Nadie sabía que el sistema de salud era un asunto tan complicado”, dijo
en febrero y con candidez el presidente Trump en una reunión a la que asistían
varios gobernadores de la Unión norteamericana. Después insistir durante toda
la campaña en que demolería el sistema de salud que instauró Obama tan pronto
pusiera un pie en la Casa Blanca, habían pasado dos meses desde su elección y
no había noticias sobre sus planes para hacerlo.
La ausencia de una política de salud
clara por parte de Trump ponía en evidencia que los estadounidenses fueron
persuadidos para elegirlo a punta de retórica, sin que existiera un programa
claro que respaldara su llegada a la presidencia.

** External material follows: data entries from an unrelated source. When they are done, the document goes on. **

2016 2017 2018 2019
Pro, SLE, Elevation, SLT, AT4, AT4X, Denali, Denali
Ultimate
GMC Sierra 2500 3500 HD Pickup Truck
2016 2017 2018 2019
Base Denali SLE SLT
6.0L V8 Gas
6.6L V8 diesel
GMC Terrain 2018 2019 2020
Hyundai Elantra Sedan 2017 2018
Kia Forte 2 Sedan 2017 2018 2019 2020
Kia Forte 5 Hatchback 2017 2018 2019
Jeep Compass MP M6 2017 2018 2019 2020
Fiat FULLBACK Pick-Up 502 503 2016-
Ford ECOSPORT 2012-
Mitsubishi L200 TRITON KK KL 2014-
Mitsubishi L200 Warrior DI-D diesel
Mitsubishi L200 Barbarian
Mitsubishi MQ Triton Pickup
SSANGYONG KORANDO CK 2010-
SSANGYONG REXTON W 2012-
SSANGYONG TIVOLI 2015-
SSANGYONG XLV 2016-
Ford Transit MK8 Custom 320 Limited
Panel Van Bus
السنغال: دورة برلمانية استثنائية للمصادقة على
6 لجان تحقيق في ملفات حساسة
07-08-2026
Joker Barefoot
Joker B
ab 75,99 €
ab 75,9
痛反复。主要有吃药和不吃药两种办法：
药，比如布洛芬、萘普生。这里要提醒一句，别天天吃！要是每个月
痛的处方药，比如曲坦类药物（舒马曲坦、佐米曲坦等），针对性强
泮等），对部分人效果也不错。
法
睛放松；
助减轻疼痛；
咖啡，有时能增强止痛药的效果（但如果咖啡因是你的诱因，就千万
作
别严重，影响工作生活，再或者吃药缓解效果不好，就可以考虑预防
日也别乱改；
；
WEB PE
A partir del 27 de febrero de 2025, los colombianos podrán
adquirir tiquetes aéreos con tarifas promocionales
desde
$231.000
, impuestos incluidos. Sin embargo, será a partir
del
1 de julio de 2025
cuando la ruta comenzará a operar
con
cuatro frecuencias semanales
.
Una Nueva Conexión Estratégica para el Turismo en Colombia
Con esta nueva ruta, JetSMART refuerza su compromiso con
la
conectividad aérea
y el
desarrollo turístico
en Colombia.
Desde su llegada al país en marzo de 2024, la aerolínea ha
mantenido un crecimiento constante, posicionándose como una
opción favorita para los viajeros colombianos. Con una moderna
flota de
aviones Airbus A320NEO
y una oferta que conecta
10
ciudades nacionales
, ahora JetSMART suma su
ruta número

A pesar de que eso puede ser
escandaloso, no era lo peor: el
Partido Republicano, que, tras años en la oposición, por fin había obtenido las mayorías en
el Congreso y ahora contaba con el apoyo presidencial, se estaba tardando demasiado en formular el
sistema de salud que reemplazaría el que, desde 2010, no había parado de
criticar.
Para los republicanos no importa mucho
que el Obamacare extendió la
cobertura de salud a 20 millones de personas; para ellos agranda la burocracia
federal, implica gastos desproporcionados y, al exigirle que quienes tienen
ingresos altos subvencionen el servicio de salud de los más necesitados, limita
las libertades de los estadounidenses. El proyecto de ley que serviría para
reemplazar lo que Trump describió en varias ocasiones como un “desastre” se
hundió por primera vez en marzo y lo volvió a hacer esta semana, a pesar de
que, al menos sobre el papel, tenía todo a su favor.